Notice: On March 31, it was announced that Statalist is moving from an email list to a forum. The old list will shut down on April 23, and its replacement, statalist.org is already up and running.
[Date Prev][Date Next][Thread Prev][Thread Next][Date Index][Thread Index]
st: RE: statalist-digest V4 #4425
st: RE: statalist-digest V4 #4425
Sun, 12 Feb 2012 14:37:02 -0000
Date: Fri, 10 Feb 2012 09:52:02 +0100
From: Jen Zhen <firstname.lastname@example.org>
Subject: st: Computing the Gini or another inequality coefficient from a limited number of data points
Dear list members,
I would like to compute a measure of income inequality similar to the
Gini index. I do not know everyone's income, so need to make an
For the 5 most recent years, I know for 6 income brackets how many
individuals there are and their joint income, hence also the average
income in the bracket. For the full-fledged Gini index I would need to
know the area under the curve which shows the cumulative income
against the cumulative number of tax payers (to visualize what I mean,
look e.g. at the 2nd figure here:
http://en.wikipedia.org/wiki/Gini_index <https://exchange.lse.ac.uk/exchweb/bin/redir.asp?URL=http://en.wikipedia.org/wiki/Gini_index> ).

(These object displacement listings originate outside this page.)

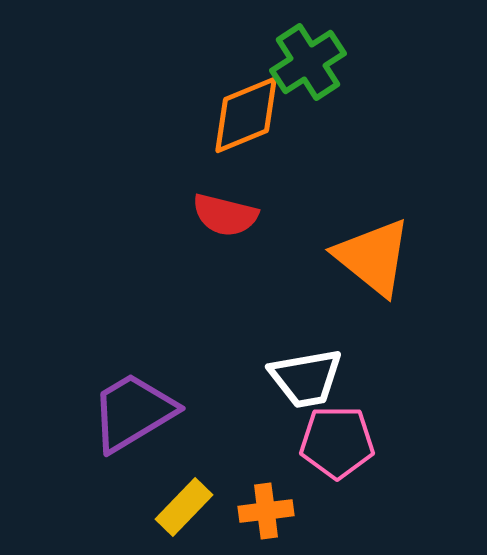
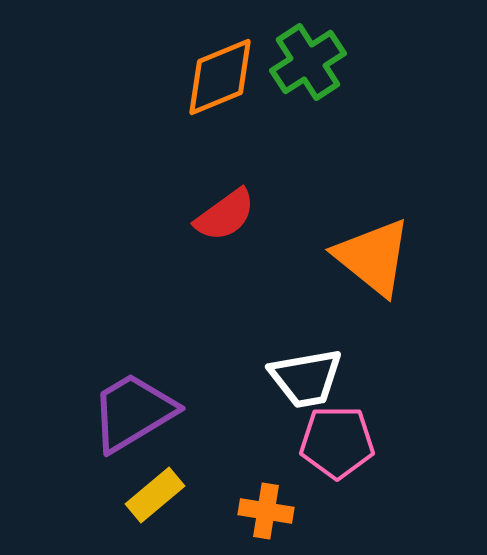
orange diamond: moved 26 px left, 38 px up
red semicircle: rotated 50 degrees counterclockwise
yellow rectangle: moved 29 px left, 12 px up; rotated 6 degrees clockwise
orange cross: rotated 16 degrees clockwise
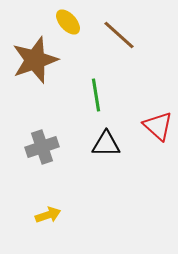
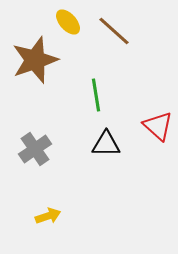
brown line: moved 5 px left, 4 px up
gray cross: moved 7 px left, 2 px down; rotated 16 degrees counterclockwise
yellow arrow: moved 1 px down
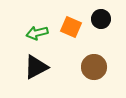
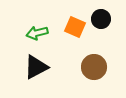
orange square: moved 4 px right
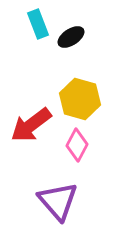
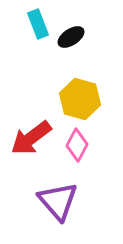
red arrow: moved 13 px down
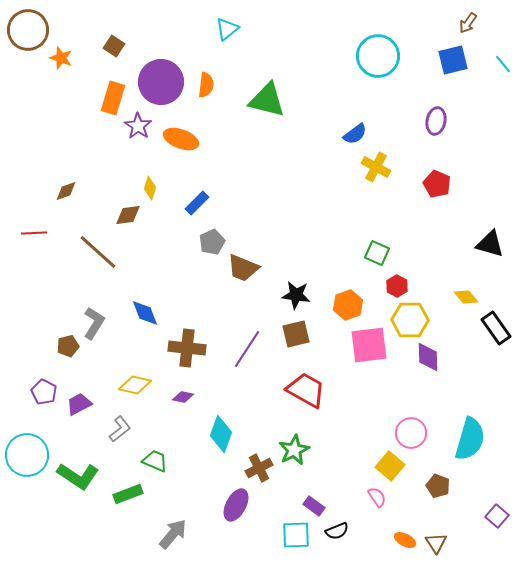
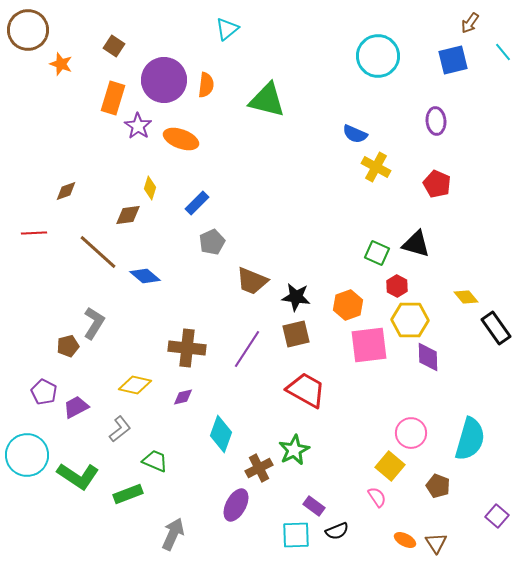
brown arrow at (468, 23): moved 2 px right
orange star at (61, 58): moved 6 px down
cyan line at (503, 64): moved 12 px up
purple circle at (161, 82): moved 3 px right, 2 px up
purple ellipse at (436, 121): rotated 16 degrees counterclockwise
blue semicircle at (355, 134): rotated 60 degrees clockwise
black triangle at (490, 244): moved 74 px left
brown trapezoid at (243, 268): moved 9 px right, 13 px down
black star at (296, 295): moved 2 px down
blue diamond at (145, 313): moved 37 px up; rotated 28 degrees counterclockwise
purple diamond at (183, 397): rotated 25 degrees counterclockwise
purple trapezoid at (79, 404): moved 3 px left, 3 px down
gray arrow at (173, 534): rotated 16 degrees counterclockwise
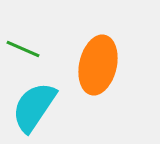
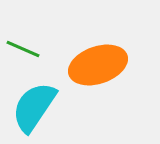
orange ellipse: rotated 58 degrees clockwise
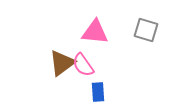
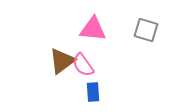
pink triangle: moved 2 px left, 3 px up
brown triangle: moved 2 px up
blue rectangle: moved 5 px left
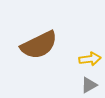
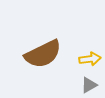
brown semicircle: moved 4 px right, 9 px down
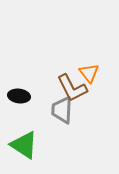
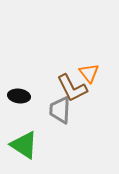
gray trapezoid: moved 2 px left
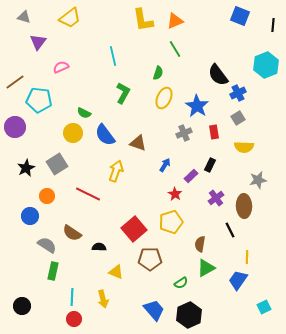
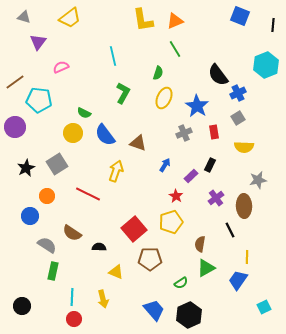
red star at (175, 194): moved 1 px right, 2 px down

Now I believe that with the information I have I don't know the entire
curve but I know only 7 points on it (the six points mentioned plus
the origin). So I think I can approximate the said area if I simply
assume that between the 7 points the line is straight, but that will
systematically underestimate the true degree of inequality. So I'm
wondering if there is a sensible way to smooth the curve and hence get
a better approximation?
For the 5 earliest years unfortunately I know only the number of
individuals in each bracket but not their joint income. So my idea was
that I would regress the mean income in each bracket on a 3rd-order
function in the year to see how it develops in the 5 latest years and
use this to predict/estimate the mean income for each bracket in the 5
earlier years, then use the procedure described in (1). A simpler
alternative would be to just use the midpoint of each bracket, but I
guess this would be less good.
Does this procedure sound sensible? Or is there a better way to
compute inequality from these data?
Thank you so much and best regards,
You have received some useful suggestions. However, also note that there is a well-established literature on non-parametric approaches to estimation of inequality indices from data that are in grouped form.
See e.g. FA Cowell and F Mehta "The estimation and interpolation of inequality measures", Review of Economic Studies, 49(2), April 1982, 273-290. And references therein.
They also refer to derivation of upper and lower bounds.
With the information about your income distribution that you have (much grouping, but at least means within categories ... but what in the top unbounded range?), the bounds on your Ginis may be quite wide.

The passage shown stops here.